What plan should they agree on, so that eventually, someone will make a correct assertion?
I wonder if anybody will read this, as the thread died more than two years ago. At any rate, three mod n schemes have been suggested so far:
Mod 2: Two designated prisoners, even and odd days
Mod 7: 7 designated prisoners, days of the week
Mod 100: Posted solution.
It turns out that all mod n schemes (n > 1) have a 1/100 chance of having a light turned on on any given day, so they are all tied.
HERE'S THE MATH:
Warden kills one of the selected n with probability n/100. If that occurs, one of the remaining (n-1) goes into the room with probability (n-1)/99, and has a 1/n probability that he can turn on the light.
or
Warden fails to kill one of the selected n with probability (100-n)/100. If that occurs, one of the selected n goes into the room with probability n/99, and has a 1/n probability that he can turn on the light.
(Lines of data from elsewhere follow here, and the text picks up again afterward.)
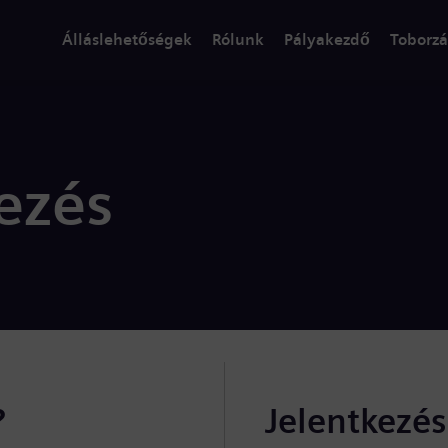
Álláslehetőségek
Rólunk
Pályakezdő
Toborzá
ezés
?
Jelentkezé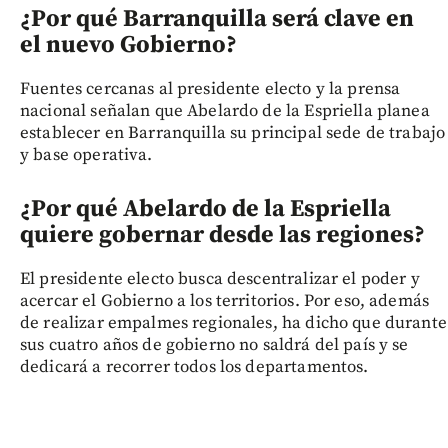
¿Por qué Barranquilla será clave en
el nuevo Gobierno?
Fuentes cercanas al presidente electo y la prensa
nacional señalan que Abelardo de la Espriella planea
establecer en Barranquilla su principal sede de trabajo
y base operativa.
¿Por qué Abelardo de la Espriella
quiere gobernar desde las regiones?
El presidente electo busca descentralizar el poder y
acercar el Gobierno a los territorios. Por eso, además
de realizar empalmes regionales, ha dicho que durante
sus cuatro años de gobierno no saldrá del país y se
dedicará a recorrer todos los departamentos.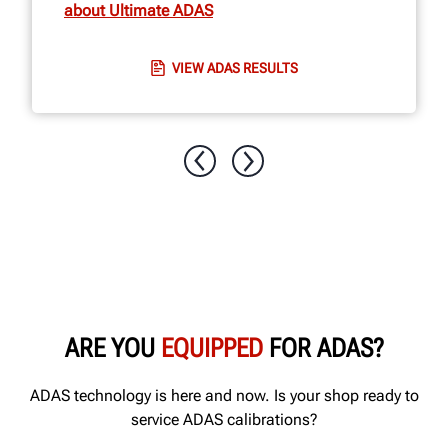
about Ultimate ADAS
VIEW ADAS RESULTS
ARE YOU
EQUIPPED
FOR ADAS?
ADAS technology is here and now. Is your shop ready to
service ADAS calibrations?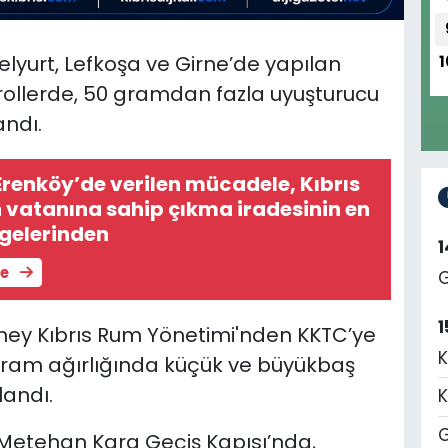
lyurt, Lefkoşa ve Girne’de yapılan
1
ollerde, 50 gramdan fazla uyuşturucu
andı.
Erenköy’de verilen mücadele, Kıbrıs
n vatanına sahip çıkma iradesinin en
gelerinden
le
G
1
ney Kıbrıs Rum Yönetimi'nden KKTC’ye
K
ogram ağırlığında küçük ve büyükbaş
landı.
K
G
n Metehan Kara Geçiş Kapısı’nda,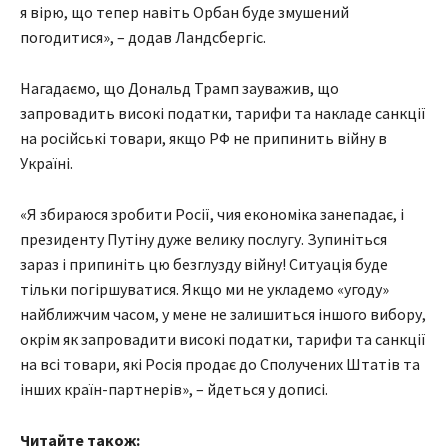
я вірю, що тепер навіть Орбан буде змушений
погодитися», – додав Ландсбергіс.
Нагадаємо, що Дональд Трамп зауважив, що
запровадить високі податки, тарифи та накладе санкції
на російські товари, якщо РФ не припинить війну в
Україні.
«Я збираюся зробити Росії, чия економіка занепадає, і
президенту Путіну дуже велику послугу. Зупиніться
зараз і припиніть цю безглузду війну! Ситуація буде
тільки погіршуватися. Якщо ми не укладемо «угоду»
найближчим часом, у мене не залишиться іншого вибору,
окрім як запровадити високі податки, тарифи та санкції
на всі товари, які Росія продає до Сполучених Штатів та
інших країн-партнерів», – йдеться у дописі.
Читайте також: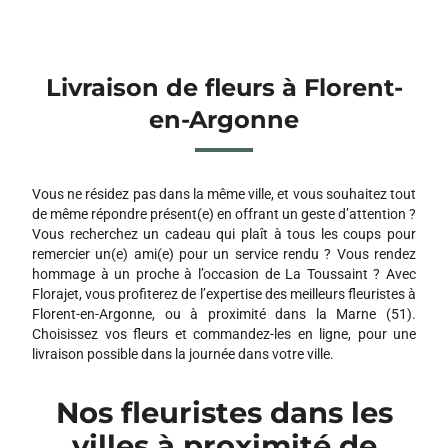
Livraison de fleurs à Florent-
en-Argonne
Vous ne résidez pas dans la même ville, et vous souhaitez tout
de même répondre présent(e) en offrant un geste d’attention ?
Vous recherchez un cadeau qui plaît à tous les coups pour
remercier un(e) ami(e) pour un service rendu ? Vous rendez
hommage à un proche à l’occasion de La Toussaint ? Avec
Florajet, vous profiterez de l’expertise des meilleurs fleuristes à
Florent-en-Argonne, ou à proximité dans la Marne (51).
Choisissez vos fleurs et commandez-les en ligne, pour une
livraison possible dans la journée dans votre ville.
Nos fleuristes dans les
villes à proximité de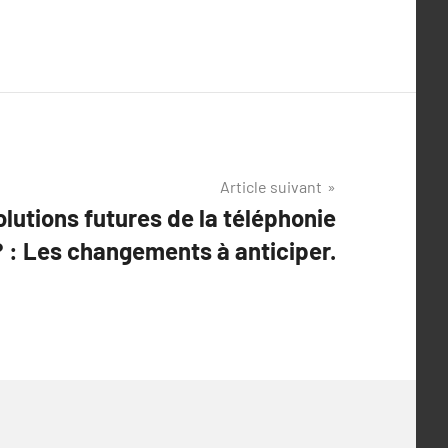
Article suivant
olutions futures de la téléphonie
? : Les changements à anticiper.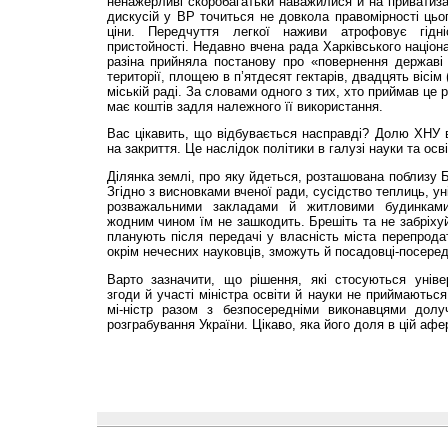
ненажерливі скоробагатьки наважилися й на приватизац
дискусій у ВР точиться не довкола правомірності ць
ціни. Передчуття легкої наживи атрофовує гідн
пристойності. Недавно вчена рада Харківського націона
разіна прийняла постанову про «повернення державі 
території, площею в п’ятдесят гектарів, двадцять вісі
міській раді. За словами одного з тих, хто приймав це 
має коштів задля належного її використання.
Вас цікавить, що відбувається насправді? Долю ХНУ 
на закриття. Це наслідок політики в галузі науки та осві
Ділянка землі, про яку йдеться, розташована поблизу Б
Згідно з висновками вченої ради, сусідство теплиць, у
розважальними закладами й житловими будинками,
жодним чином їм не зашкодить. Брешіть та не забріхуй
планують після передачі у власність міста перепрода
окрім нечесних науковців, зможуть й посадовці-посеред
Варто зазначити, що рішення, які стосуються універ
згоди й участі міністра освіти й науки не приймаються.
мі-ністр разом з безпосередніми виконавцями долу
розграбування України. Цікаво, яка його доля в цій афе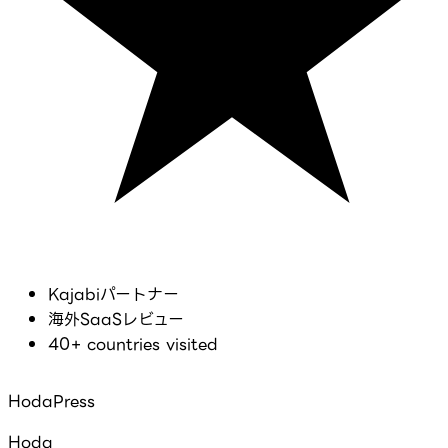
Kajabiパートナー
海外SaaSレビュー
40+ countries visited
HodaPress
Hoda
Probability that light gets turned on tonight =
(n/100)((n-1)/99)(1/n) + ((100-n)/100)(n/99)*(1/n) =
(100n - n)/(n*99*100) = 1/100
Interestly enough, if the warden doesn't kill anybody, then the odds are unchanged. One of the original n goes into room with probability n/100, and has a 1/n chance of turning on the light.
(1/n)*(n/100) = 1/100. The only difference if the warden doesn't kill anybody is that now n = 1 works also, with daily probability 1/100.
The calendar scheme suggested by Charlie is not a mod 31 scheme, because not all months have 31 days. Prisoners 1-28 have a greater than 1/31 chance of turning the light on when they go in the room, and prisoners 30 and 31, have a less than 1/31 chance. Now there are five cases to consider: Warden kills (a) Prisoner 30, (b) Prisoner 31, (c) Prisoner 29, (d) One of prisoners 1 - 28, or (e) some other prisoner. I haven't done the math, but I suspect that it all evens out, and that there is still a daily probability of 1/100.
FINAL NOTE:
Among all the schemes, I prefer the day of the week scheme. If prison is like any other institution, then prisoners know what day of the week it is from what's on TV, or what the chef is serving, or how many days since Sunday services.
Edited on July 18, 2009, 2:12 pm